Basic and Translational Sciences

Wednesday September 16, 2020 from

Room: E-Poster Hall

P-2.59 The requirement of thymic irradiation for induction of mixed chimerism and renal allograft tolerance in non-human primates

Takayuki Hirose, United States

Research Fellow
Transplant Surgery
Massachusetts General Hospital

Abstract

The requirement of thymic irradiation for induction of mixed chimerism and renal allograft tolerance in non-human primates

Takayuki Hirose1, Hajime Sasaki1, Tetsu Oura1, David Ma1, Abbas Dehnadi1, Robert Colvin2, Ivy Rosales2, Benedict Cosimi1, Tatsuo Kawai1.

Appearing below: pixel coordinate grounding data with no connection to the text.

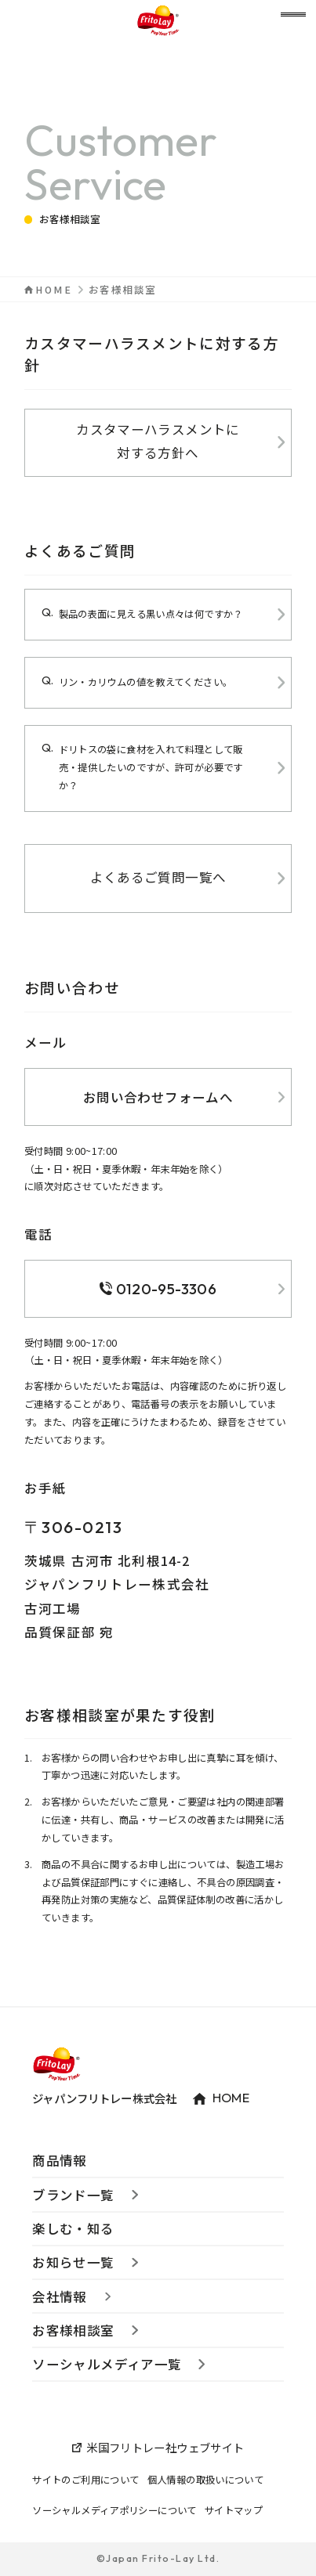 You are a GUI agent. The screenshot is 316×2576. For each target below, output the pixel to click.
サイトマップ (234, 2510)
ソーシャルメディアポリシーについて (114, 2510)
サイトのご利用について (85, 2480)
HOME (53, 289)
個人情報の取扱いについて (205, 2480) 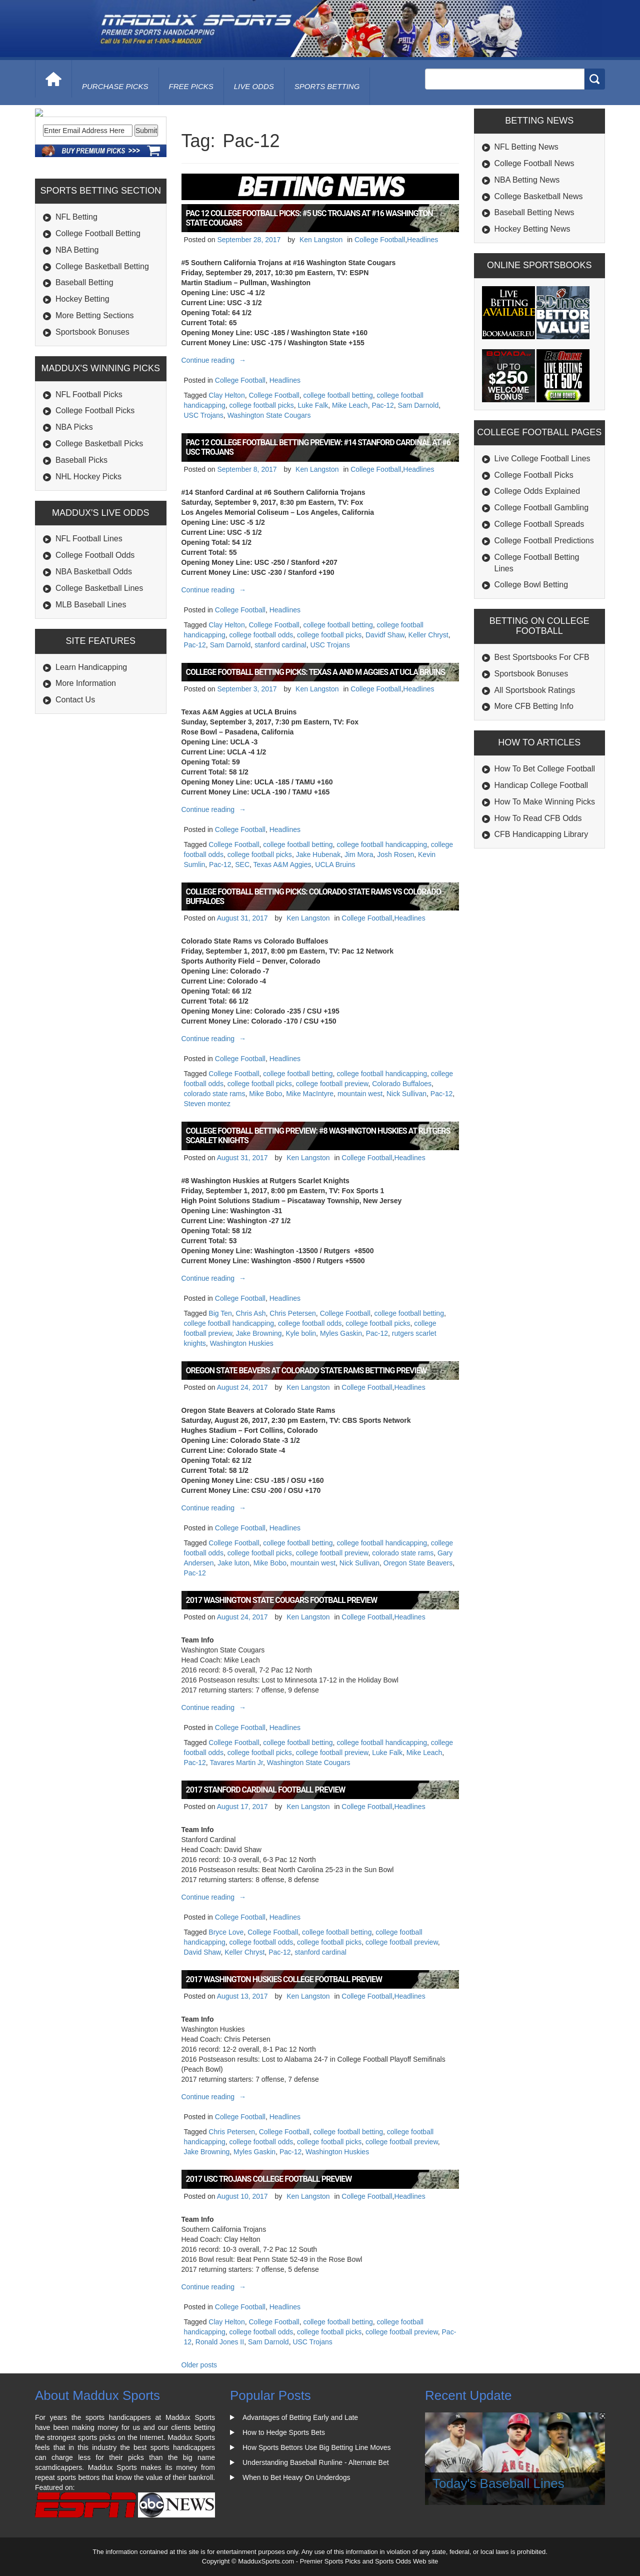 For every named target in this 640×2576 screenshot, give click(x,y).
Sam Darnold (418, 405)
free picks (191, 86)
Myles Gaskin (341, 1333)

1Transplant Surgery, Massachusetts General Hospital, Boston, MA, United States; 2Pathology, Massachusetts General Hospital, Boston, MA, United States

Introduction: Thymic irradiation (TI) has been required for consistent induction of allograft tolerance through a mixed chimerism approach in both murine and nonhuman primate (NHP) models. In this study, we investigated the mechanisms of TI requirement in combined kidney (KTx) and bone marrow transplantation (BMT) in NHPs. 
Materials and Methods: In Group A, 5 recipients received BMT (combined KTx was evaluated in three) from MHC mismatched donors with a conditioning regimen that included total body irradiation (TBI, 1.5Gy), a Bcl-2 inhibitor (venetoclax), ATG and TI (7Gy). After transplant, the recipients were treated with a short course of anti-CD154 monoclonal antibody and a one-month course of cyclosporine. No immunosuppression was given after one month. In Group B, 3 recipients received combined KTx and BMT with the same regimen but without TI. 
Results: All recipients in Group A (TI) developed significantly higher chimerism than Group B (p < 0.02).  Three recipients in Group A with KTx achieved long term renal allograft survival without rejection (survival days 313, >646,>982 days) while all three Group B (No TI) recipients rejected renal allografts shortly after discontinuation of cyclosporine (97, 100, 163 days; p < 0.025 Groups A vs. B in Kaplan-Meier; Figure 1).Although recent thymic emigrants (RTE; CD4+CD31+CD45RA+) and naïve T cells of Group A were completely depleted after the preconditioning, those of Group B were substantially observed and significantly higher (Figure 2). On the other hand, no difference was observed in memory T cell subsets or regulatory T cells between two groups. 
Conclusion: Peripheral T cell deletion by the conditioning regimen may result in enhanced thymopoiesis with increased post-transplant RTE and naïve cells if TI is not administered. Higher post-transplant naïve T cells potentially inhibited chimerism and tolerance induction in recipients without TI.